A recent book offers excellent advice for HCPs, consumers and their caregivers about Medicare Part D prescription plans. The 150-page paperback explains how to avoid scams; what to consider if you already have coverage under a veteran’s benefit or retiree plan; how to work with your physician and pharmacist to make sure you are not taking duplicative drugs or drugs that counteract each other; how people with limited incomes can apply for extra coverage; and what you can do if a drug you take is not covered under a plan’s formulary.25

Learning Resources Learning resources, certification, and certificates that are available for the pharmacist and other HCPs include:

1. ASCP-www.ascp.com. three texts: a. Fundamentals of Consultant Pharmacy, b. The Consultant Pharmacist Handbook, and c. Developing a Senior Care Pharmacy Practice: Your guide and Tools for Success. To access ASCP’s policy statement “Medication Therapy Management Services in Long-Term Care,” visit https://www.ascp.com/resources/policy/policystatements.cfm.

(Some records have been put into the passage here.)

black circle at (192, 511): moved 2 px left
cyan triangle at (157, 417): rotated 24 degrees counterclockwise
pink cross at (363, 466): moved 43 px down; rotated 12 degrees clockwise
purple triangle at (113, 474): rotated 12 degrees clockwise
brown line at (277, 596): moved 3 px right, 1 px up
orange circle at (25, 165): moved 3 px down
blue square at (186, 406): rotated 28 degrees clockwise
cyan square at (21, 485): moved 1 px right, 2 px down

2. A 40-hour geriatric pharmacy review course for the certified geriatric pharmacist (CGP) exam and re-certification as a CGP may be found at www.geriatricpharmacyreview.com. These are offered by ASCP and the Commission on Geriatric Pharmacy. The CGP certification should be regarded as evidence that the pharmacist has advanced training and competency to both detect and offer recommendations to solve medication-related problems.

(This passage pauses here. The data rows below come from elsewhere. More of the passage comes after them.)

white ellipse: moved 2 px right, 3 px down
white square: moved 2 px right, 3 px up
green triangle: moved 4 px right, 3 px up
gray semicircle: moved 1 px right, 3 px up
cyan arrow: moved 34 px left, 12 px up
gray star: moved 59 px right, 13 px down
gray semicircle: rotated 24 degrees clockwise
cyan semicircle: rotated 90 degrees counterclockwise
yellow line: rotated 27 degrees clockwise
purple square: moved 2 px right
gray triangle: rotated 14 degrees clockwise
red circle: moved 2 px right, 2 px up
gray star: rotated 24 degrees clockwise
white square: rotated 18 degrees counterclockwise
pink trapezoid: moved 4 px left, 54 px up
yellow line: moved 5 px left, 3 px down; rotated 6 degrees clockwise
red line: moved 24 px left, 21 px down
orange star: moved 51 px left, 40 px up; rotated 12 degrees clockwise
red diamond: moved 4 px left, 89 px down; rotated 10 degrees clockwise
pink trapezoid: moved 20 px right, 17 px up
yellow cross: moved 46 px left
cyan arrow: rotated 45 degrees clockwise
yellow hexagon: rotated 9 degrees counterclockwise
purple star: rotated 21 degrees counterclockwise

3. Cooper JW. Consultant Pharmacy and Long-Term Care from Senior Health Consulting Alliance at www.shca-ga.org - a 20-hour CE and certificate course through the UGA College of Pharmacy post-graduate CE department at www.rxugace.com. This and the next course are meant to complement the ASCP resources in 1 and 2. The text includes drug distribution systems, medication errors, inappropriate drugs in the older adults, lab tests and safe medication use in the older adult, as well as how to set up a LTC clerkship.

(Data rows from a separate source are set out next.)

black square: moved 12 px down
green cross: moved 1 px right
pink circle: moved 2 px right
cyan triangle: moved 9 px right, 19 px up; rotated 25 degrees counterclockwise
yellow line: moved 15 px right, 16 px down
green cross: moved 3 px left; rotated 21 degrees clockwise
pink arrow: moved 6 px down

4. Cooper JW, Burfield AH. Geriatric Medication Management-A Clinicians’ Guide-a 30-hour CE certificate course and practical guide to knowledge, assessment tools, and interventions for most common medication needs and problems that occur in older adults. Available at www.shca-ga.org. Free 164-slide sets on MTM services,50 slides on safe medication use in the elderly and 84 slides on inappropriate drugs in the elderly are also available at this website under “Coop’s Corner “ in the pharmacist area. CE credit is also available at www.rxugace.com.

Dr. Cooper is the author of several publications and courses referenced in this article. Ms. Burfield is coauthor of two of these publications and one course.